Optical coherence tomography (OCT) is a non-invasive optical technique that allows in vivo cross-sectional imaging of the optic nerve head (ONH) and the retina [3]. Cross-sectional images (B-scans) are created through longitudinal scans that can be analyzed quantitatively to measure the thickness of the retinal macular layers [4].

Hwang et al. [5] included 131 patients in a cross-sectional study with early glaucoma (mean deviation > 6.0 dB) and 132 matched healthy patients.
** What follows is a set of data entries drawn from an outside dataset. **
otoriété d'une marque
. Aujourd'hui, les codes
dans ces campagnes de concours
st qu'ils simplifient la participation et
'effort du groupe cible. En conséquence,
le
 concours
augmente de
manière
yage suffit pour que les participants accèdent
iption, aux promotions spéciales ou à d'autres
Macular GCA images were obtained using Cirrus high-definition optical coherence tomography (HD-OCT). Red-free fundus photographs were used to analyze the location, angular distance, and width of the circumpapillary retinal nerve fiber layer (RNFL). Among the 131 patients with glaucoma, 115 (87.8%), 105 (80.2%), and 104 (79.4%) showed structural abnormalities in the GCA, deviation, sector, and thickness maps, respectively. Glaucomatous eyes with the greater angular distance between the fovea and the RNFL defect and narrower width of the RNFL defect had normal findings in the GCA maps.

Temporal RNFL enters into the superotemporal and inferotemporal aspects of the optic disc. Glaucomatous structural damage corresponding to the anatomic distribution of the RNFL is often asymmetric across the horizontal meridian because of the superior/inferior segregation [6]. Lee et al. [7] studied a total of 175 eyes of 175 patients with macular ganglion cell inner plexiform layer (mGCIPL) thinning on Cirrus (Carl Zeiss Meditec, Dublin, CA) HD-OCT. 67 eyes with GON and 73 eyes with nonglaucomatous optic neuropathy (NGON) were enrolled. A positive temporal raphe sign was defined in mGCIPL thickness maps when there was a straight line longer than one-half of the length between the inner and outer annulus in the elliptical temporal area. The temporal raphe sign was observed in 61 of 67 GON eyes (91.0%), but in only 21 of 73 NGON eyes (28.8%) (p < 0.001; chi-square test).

Conclusions

In this case series, we demonstrated the excellent performance of the macular GCC thickness map in detecting changes secondary to GON. The temporal raphe sign is a frequent finding among patients with GON, especially when they present with narrow and located RNFL defect, and the angular distance between fovea and RNFL defect is small.